On the Margins of the World: The Refugee Experience Today

Author: Michel Agier
Publisher: Polity Press
Year of Publication: 2008
Print Length: 152 pages
Genre: Non-Fiction / Anthropology, Migration & Refugee Studies
Topic: Activism, Asylum & Asylum Seekers, Refugees & Forced Migration, Asylum & Refugee System, Exile & Exodus, Identity, Lived Experience, Testimonies, Borders, Camps, Desert, City & Urban, Limbo, Legality & Illegality, Civil War, War, Conflict, Deportation, Violence & Mass Violence, Humanitarian Action & Humanitarianism, Victimhood, Human Rights, Freedom to Move and to Stay, Humanity, Community
Fifty million people in the world today are victims of forced relocation caused by wars and violence. Whole new countries are being created, occupied by Afghan refugees, displaced Columbians, deported Rwandans, exiled Congolese, fleeing Iraqis, Chechens, Somalians and Sudanese who have witnessed wars, massacres, aggression and terror.

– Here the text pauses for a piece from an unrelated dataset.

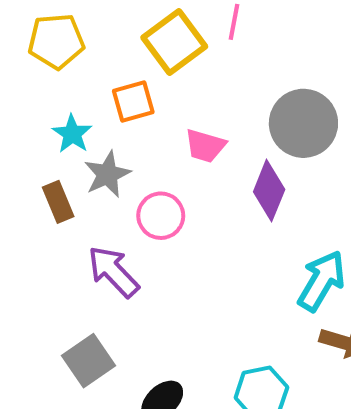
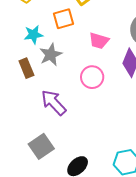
cyan star: (72, 134) -> (33, 35), turned 30
pink circle: (161, 216) -> (92, 77), moved

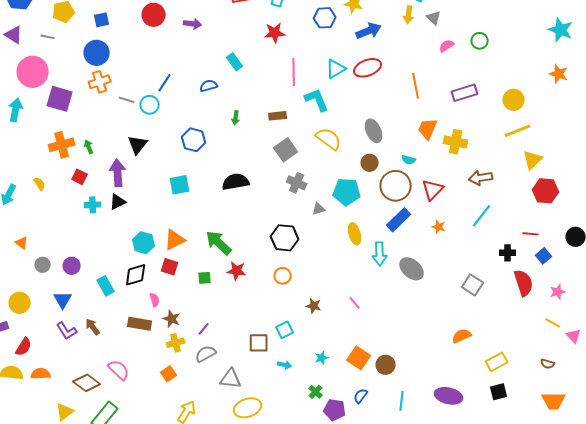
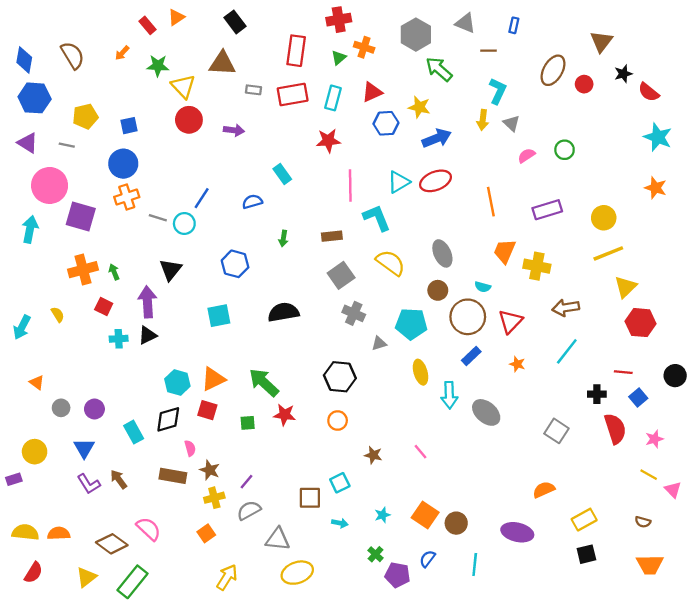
blue rectangle: (399, 220) -> (471, 356), size x0.7
red semicircle: (24, 347) -> (33, 573), moved
purple ellipse: (449, 396) -> (517, 532), moved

New populations appear, defined by their shared conditions of fear and victimhood and by their need to survive outside of their homelands. Their lives are marked by the daily trudge of dislocation, refugee camps, humanitarian help and the never-ending wait. These populations are the emblems of a new human condition which takes shape on the very margins of the world.
In this remarkable book Michel Agier sheds light on this process of dislocation and quarantine which is affecting an ever-growing proportion of the world’s population. He describes the experience of these people, speaking of their pain and their plight but also criticising their victimization by the rest of the world.
Agier analyses the ambiguous and often tainted nature of identities shaped in and by conflicts, but also the process taking place in the refugee camp itself, which allows refugees and the deported to create once again a sense of community and of shared humanity.
Table of Contents
Preface to the English Edition
1. Introduction
2. Bruised Populations
3. The Desert, the Camp, the City
4. The Right to Life
5. Conclusion: What Refugees Need is Fame
Notes
Bibliography
Index

Michel Agier is an anthropologist, professor, investigation director at the Institute of Investigation for the Development and member of the African Training center of the École des Hautes Études en Sciences Sociales (EHESS, Paris). His main interests are human globalization, exile, and urban marginalities. He is engaged in anthropological research in cities of Africa and Latin America, the dynamics of social change and urban cultural movements, mostly in peripheral zones, while also working on social groups in situations of precariousness and marginalisation. At present, he is studying how peoples reconstruct their identities after being forced into in exodus because of wars and, in particular, when they are regrouped in refugee camps. He is coordinating the research program Babels—The City as a Borderland (2016–18) supported by French Agency for Research (ANR). He published in English At the Margins of the World (Polity, 2008), Managing the Undesirables: Refugees Camps and Humanitarian Government (Polity, 2011), and Borderlands: Towards an Anthropology of Cosmopolitan Condition (Polity, 2016).